→ About this task
Every entry below should be restated word for word, except for its images.

→ Supplied material

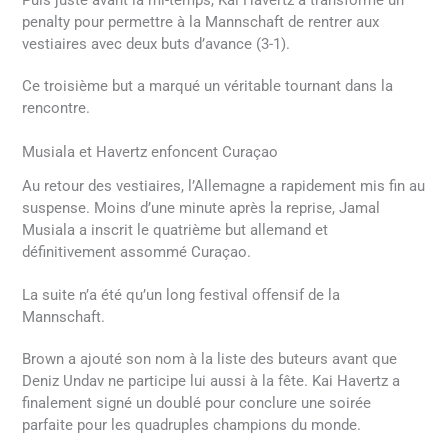
penalty pour permettre à la Mannschaft de rentrer aux
vestiaires avec deux buts d’avance (3-1).
Ce troisième but a marqué un véritable tournant dans la
rencontre.
Musiala et Havertz enfoncent Curaçao
Au retour des vestiaires, l’Allemagne a rapidement mis fin au
suspense. Moins d’une minute après la reprise, Jamal
Musiala a inscrit le quatrième but allemand et
définitivement assommé Curaçao.
La suite n’a été qu’un long festival offensif de la
Mannschaft.
Brown a ajouté son nom à la liste des buteurs avant que
Deniz Undav ne participe lui aussi à la fête. Kai Havertz a
finalement signé un doublé pour conclure une soirée
parfaite pour les quadruples champions du monde.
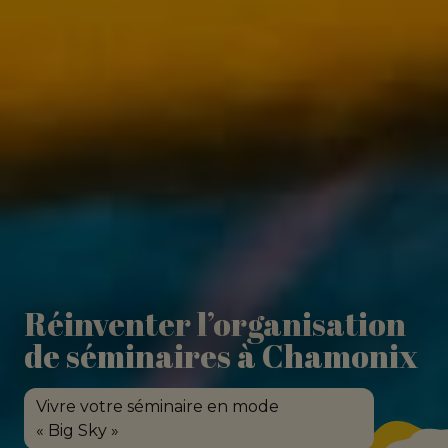
Réinventer l’organisation
de séminaires à Chamonix
Vivre votre séminaire en mode
« Big Sky »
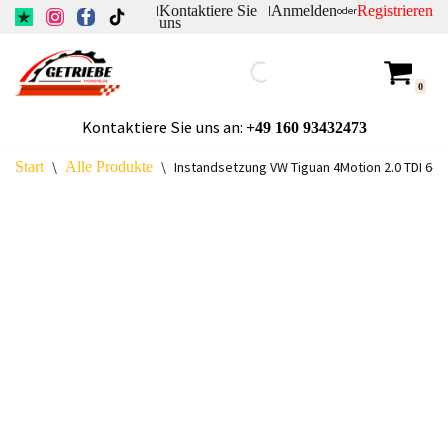
Kontaktiere Sie
Anmelden
Registrieren
|
|
oder
uns
Zum
Inhalt
0
springen
Kontaktiere Sie uns an:
+49
160 93432473
Start
\
Alle Produkte
\
Instandsetzung VW Tiguan 4Motion 2.0 TDI 6-G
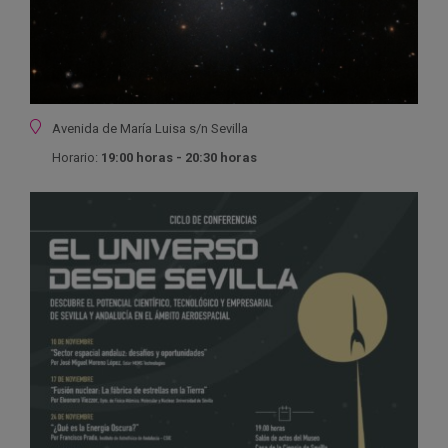
Ubicación
Avenida de María Luisa s/n
Sevilla
Horario:
19:00 horas - 20:30 horas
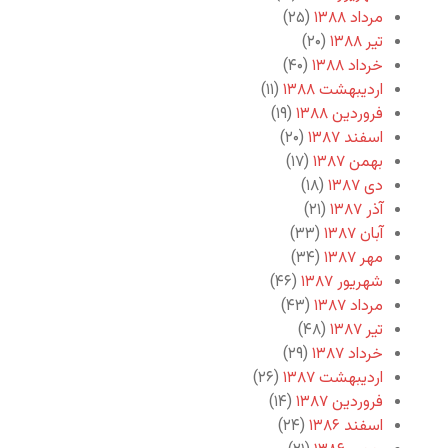
مرداد ۱۳۸۸
(۲۵)
تیر ۱۳۸۸
(۲۰)
خرداد ۱۳۸۸
(۴۰)
اردیبهشت ۱۳۸۸
(۱۱)
فروردین ۱۳۸۸
(۱۹)
اسفند ۱۳۸۷
(۲۰)
بهمن ۱۳۸۷
(۱۷)
دی ۱۳۸۷
(۱۸)
آذر ۱۳۸۷
(۲۱)
آبان ۱۳۸۷
(۳۳)
مهر ۱۳۸۷
(۳۴)
شهریور ۱۳۸۷
(۴۶)
مرداد ۱۳۸۷
(۴۳)
تیر ۱۳۸۷
(۴۸)
خرداد ۱۳۸۷
(۲۹)
اردیبهشت ۱۳۸۷
(۲۶)
فروردین ۱۳۸۷
(۱۴)
اسفند ۱۳۸۶
(۲۴)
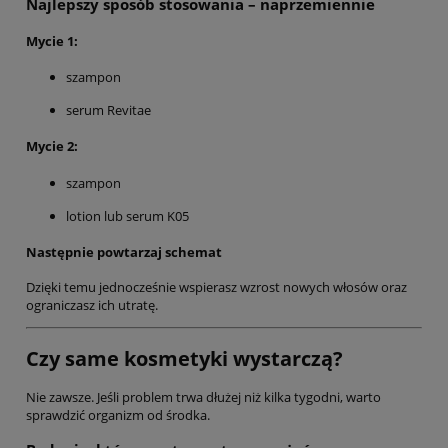
Najlepszy sposób stosowania – naprzemiennie
Mycie 1:
szampon
serum Revitae
Mycie 2:
szampon
lotion lub serum K05
Następnie powtarzaj schemat
Dzięki temu jednocześnie wspierasz wzrost nowych włosów oraz
ograniczasz ich utratę.
Czy same kosmetyki wystarczą?
Nie zawsze. Jeśli problem trwa dłużej niż kilka tygodni, warto
sprawdzić organizm od środka.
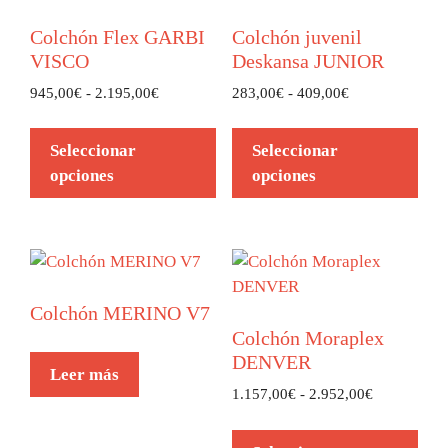
Colchón Flex GARBI
Colchón juvenil
VISCO
Deskansa JUNIOR
945,00
€
-
2.195,00
€
283,00
€
-
409,00
€
Seleccionar
Seleccionar
opciones
opciones
Colchón MERINO V7
Colchón Moraplex
DENVER
Leer más
1.157,00
€
-
2.952,00
€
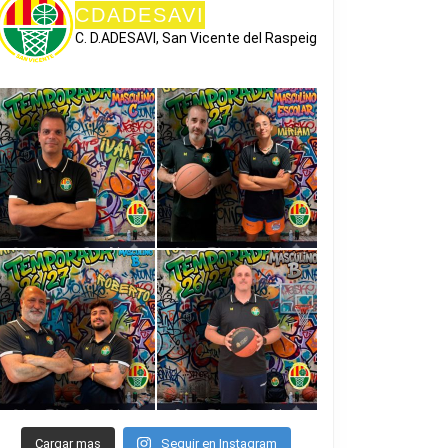
CDADESAVI
C. D.ADESAVI, San Vicente del Raspeig
Cargar mas
Seguir en Instagram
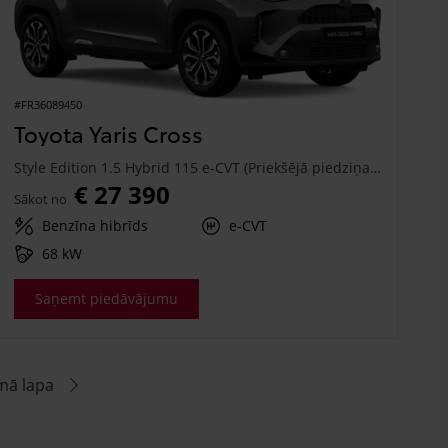
#FR36089450
Toyota Yaris Cross
Style Edition 1.5 Hybrid 115 e-CVT (Priekšējā piedziņa) (68 kW)
€ 27 390
Sākot no
Benzīna hibrīds
e-CVT
68 kW
Saņemt piedāvājumu
mā lapa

→ Task solution
penalty pour permettre à la Mannschaft de rentrer aux
vestiaires avec deux buts d’avance (3-1).
Ce troisième but a marqué un véritable tournant dans la
rencontre.
Musiala et Havertz enfoncent Curaçao
Au retour des vestiaires, l’Allemagne a rapidement mis fin au
suspense. Moins d’une minute après la reprise, Jamal
Musiala a inscrit le quatrième but allemand et
définitivement assommé Curaçao.
La suite n’a été qu’un long festival offensif de la
Mannschaft.
Brown a ajouté son nom à la liste des buteurs avant que
Deniz Undav ne participe lui aussi à la fête. Kai Havertz a
finalement signé un doublé pour conclure une soirée
parfaite pour les quadruples champions du monde.
Réinventer l’organisation
de séminaires à Chamonix
Vivre votre séminaire en mode
« Big Sky »
Kontaktiere Sie
Anmelden
Registrieren
|
|
oder
uns
Zum
Inhalt
0
springen
Kontaktiere Sie uns an:
+49
160 93432473
Start
\
Alle Produkte
\
Instandsetzung VW Tiguan 4Motion 2.0 TDI 6-G
Ubicación
Avenida de María Luisa s/n
Sevilla
Horario:
19:00 horas - 20:30 horas
مرداد ۱۳۸۸
(۲۵)
تیر ۱۳۸۸
(۲۰)
خرداد ۱۳۸۸
(۴۰)
اردیبهشت ۱۳۸۸
(۱۱)
فروردین ۱۳۸۸
(۱۹)
اسفند ۱۳۸۷
(۲۰)
بهمن ۱۳۸۷
(۱۷)
دی ۱۳۸۷
(۱۸)
آذر ۱۳۸۷
(۲۱)
آبان ۱۳۸۷
(۳۳)
مهر ۱۳۸۷
(۳۴)
شهریور ۱۳۸۷
(۴۶)
مرداد ۱۳۸۷
(۴۳)
تیر ۱۳۸۷
(۴۸)
خرداد ۱۳۸۷
(۲۹)
اردیبهشت ۱۳۸۷
(۲۶)
فروردین ۱۳۸۷
(۱۴)
اسفند ۱۳۸۶
(۲۴)
Najlepszy sposób stosowania – naprzemiennie
Mycie 1:
szampon
serum Revitae
Mycie 2:
szampon
lotion lub serum K05
Następnie powtarzaj schemat
Dzięki temu jednocześnie wspierasz wzrost nowych włosów oraz
ograniczasz ich utratę.
Czy same kosmetyki wystarczą?
Nie zawsze. Jeśli problem trwa dłużej niż kilka tygodni, warto
sprawdzić organizm od środka.
Colchón Flex GARBI
Colchón juvenil
VISCO
Deskansa JUNIOR
945,00
€
-
2.195,00
€
283,00
€
-
409,00
€
Seleccionar
Seleccionar
opciones
opciones
Colchón MERINO V7
Colchón Moraplex
DENVER
Leer más
1.157,00
€
-
2.952,00
€
CDADESAVI
C. D.ADESAVI, San Vicente del Raspeig
Cargar mas
Seguir en Instagram
#FR36089450
Toyota Yaris Cross
Style Edition 1.5 Hybrid 115 e-CVT (Priekšējā piedziņa) (68 kW)
€ 27 390
Sākot no
Benzīna hibrīds
e-CVT
68 kW
Saņemt piedāvājumu
mā lapa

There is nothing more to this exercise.